### Listed records
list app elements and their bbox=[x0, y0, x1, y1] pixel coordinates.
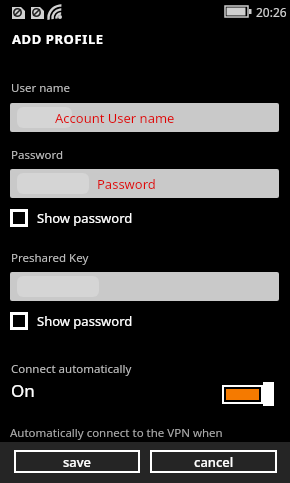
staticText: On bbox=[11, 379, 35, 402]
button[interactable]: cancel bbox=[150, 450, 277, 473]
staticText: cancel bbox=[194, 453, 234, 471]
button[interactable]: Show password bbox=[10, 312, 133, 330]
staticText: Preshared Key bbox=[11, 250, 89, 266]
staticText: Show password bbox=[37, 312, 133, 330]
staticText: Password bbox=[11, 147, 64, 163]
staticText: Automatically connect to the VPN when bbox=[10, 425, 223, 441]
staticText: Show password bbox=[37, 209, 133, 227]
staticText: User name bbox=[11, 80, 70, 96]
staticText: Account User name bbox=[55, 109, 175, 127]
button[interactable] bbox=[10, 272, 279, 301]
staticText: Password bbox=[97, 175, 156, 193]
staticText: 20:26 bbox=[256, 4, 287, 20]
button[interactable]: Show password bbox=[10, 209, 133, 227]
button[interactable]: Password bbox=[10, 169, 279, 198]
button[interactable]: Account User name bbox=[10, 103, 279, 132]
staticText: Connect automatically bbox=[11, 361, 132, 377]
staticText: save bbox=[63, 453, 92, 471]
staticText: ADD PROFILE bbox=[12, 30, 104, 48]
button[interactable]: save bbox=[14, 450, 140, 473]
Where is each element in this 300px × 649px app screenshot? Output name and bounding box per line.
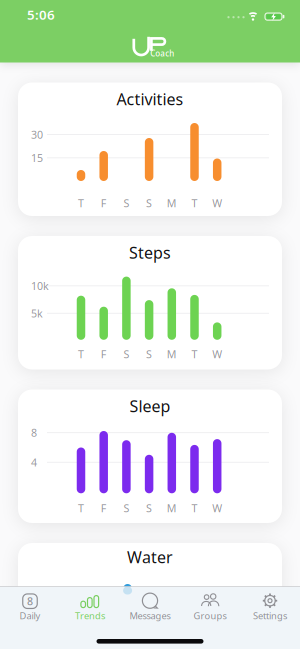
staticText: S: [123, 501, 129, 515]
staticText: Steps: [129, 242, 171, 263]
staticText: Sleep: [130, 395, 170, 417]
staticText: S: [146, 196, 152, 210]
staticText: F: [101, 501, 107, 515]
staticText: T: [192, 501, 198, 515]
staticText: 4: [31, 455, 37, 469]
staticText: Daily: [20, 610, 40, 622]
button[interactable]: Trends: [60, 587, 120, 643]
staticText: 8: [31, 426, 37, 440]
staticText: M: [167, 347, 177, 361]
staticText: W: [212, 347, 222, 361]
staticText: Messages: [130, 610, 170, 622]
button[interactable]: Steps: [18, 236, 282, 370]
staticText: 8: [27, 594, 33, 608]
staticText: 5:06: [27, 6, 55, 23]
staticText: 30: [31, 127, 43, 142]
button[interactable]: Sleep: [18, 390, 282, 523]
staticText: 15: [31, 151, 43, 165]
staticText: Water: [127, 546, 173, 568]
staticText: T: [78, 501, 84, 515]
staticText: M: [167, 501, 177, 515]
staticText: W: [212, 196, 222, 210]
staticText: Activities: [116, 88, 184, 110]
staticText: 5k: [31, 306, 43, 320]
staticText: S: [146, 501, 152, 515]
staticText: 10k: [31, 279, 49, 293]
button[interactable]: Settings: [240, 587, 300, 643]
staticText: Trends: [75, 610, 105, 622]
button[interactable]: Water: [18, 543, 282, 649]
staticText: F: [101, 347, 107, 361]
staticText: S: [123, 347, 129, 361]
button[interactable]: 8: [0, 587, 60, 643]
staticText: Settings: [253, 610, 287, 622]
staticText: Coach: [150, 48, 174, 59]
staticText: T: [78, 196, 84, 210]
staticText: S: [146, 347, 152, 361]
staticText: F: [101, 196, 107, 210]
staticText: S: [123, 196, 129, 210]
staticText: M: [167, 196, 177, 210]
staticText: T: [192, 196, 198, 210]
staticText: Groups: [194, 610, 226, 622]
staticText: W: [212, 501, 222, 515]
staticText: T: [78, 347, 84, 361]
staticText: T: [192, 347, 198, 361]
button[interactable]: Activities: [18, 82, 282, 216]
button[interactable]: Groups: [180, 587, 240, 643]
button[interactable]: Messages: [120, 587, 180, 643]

### How to complete this task
In the records above, how many lines contain the word "Trends"? State only the number.

### Result
2